My washer, dryer, fridge, and stove were ancient when I bought my house in 1984.
We've talked about this, Phil. An old fridge is an energy hog. Lucky for you, rates are pretty low in the Pacific Northwest, but you'd still stand to save a goodly sum by replacing it with one of the latest high efficiency models. There are online calculators you can use to estimate annual savings, based on your old model, a comparable new model, and your kWh price.
A diesel with 300K miles is just about due for its first tune up.
Not sure if they are made any longer. Not much call for the "B" vacuum tube batteries any more and the 4.5V "B" battery has been replaced by 3 1.5V batteries.
An old fridge is an energy hog. Lucky for you, rates are pretty low in the Pacific Northwest, but you'd still stand to save a goodly sum by replacing it with one of the latest high efficiency models.
On a day-to-day basis, I'm sure you're right. But there's also the energy cost of manufacturing a new fridge, as well as the cost of replacing the new fridge or its compressor when the latter fails. Old-style compressors, like the one in my fridge, are fully hermetically sealed and are bathed in the refrigerant and lubricating oil that they circulate, keeping them both cool and running smoothly.
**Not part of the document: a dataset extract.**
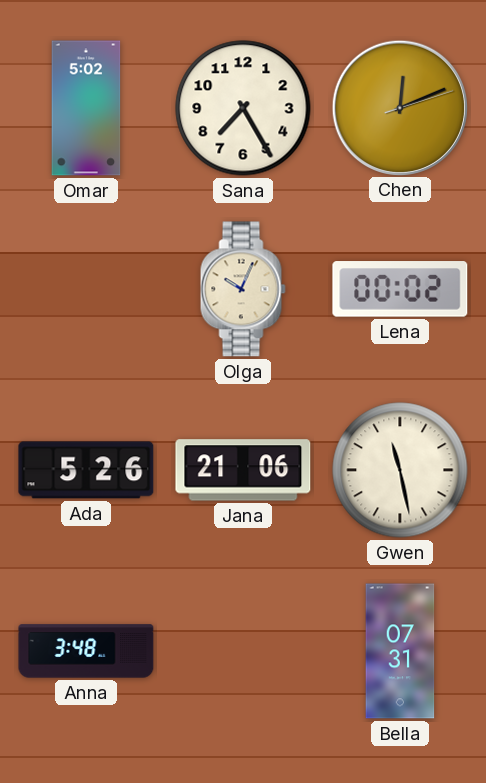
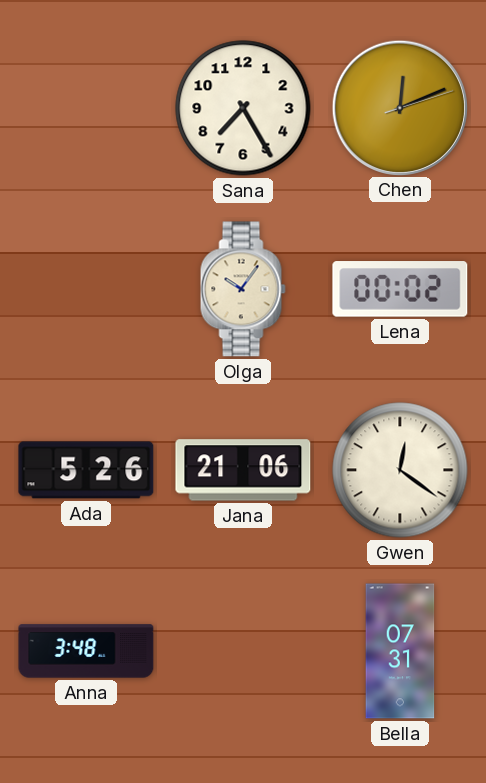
Omar: 5:02 -> none
Olga: 10:04 -> 10:06
Gwen: 11:28 -> 12:21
Newer compressors are built differently and have much higher failure rates.
But, yeah, when my 50-plus-year-old compressor finally gives up the ghost, it'll be time for a new fridge.
They were still available in 1976. Friend of mine built a electronic sculpture using one. A mass of neon oscillators in a tree of naked copper wire! http://www.bristolwatch.com/ele/neon.htm
Oddly I can't recall what we used for the heater supplies.
They were still available in 1976. Friend of mine built a electronic sculpture using one. A mass of neon oscillators in a tree of naked copper wire! http://www.bristolwatch.com/ele/neon.htm
Ah those neon RC oscillators. I built a very simple 4 bit computer using ttl chips in school and first prize went to an array of blinking neon lamps. Should have put some blinkers on my project.
Oddly I can't recall what we used for the heater supplies.
Meh. You're not even old enough to be interesting unless you recall when REAL radios were powered by lead acid batteries, which were a PITA to get recharged and leaked acid, burning holes in your woolen carpet!
Apparently, my paternal grandfather, a German immigrant, was one of those "radio fiends," albeit not a wealthy one. My dad told stories of his tinkering with radios and building sets from scratch. Once, he built a tall, cone-shaped speaker which he mounted in a corner of their living room, pointed towards the ceiling. It caused such a resonance with the ceiling that the plaster cracked and fell to the floor. I think I would have enjoyed knowing him, but he died when I was three.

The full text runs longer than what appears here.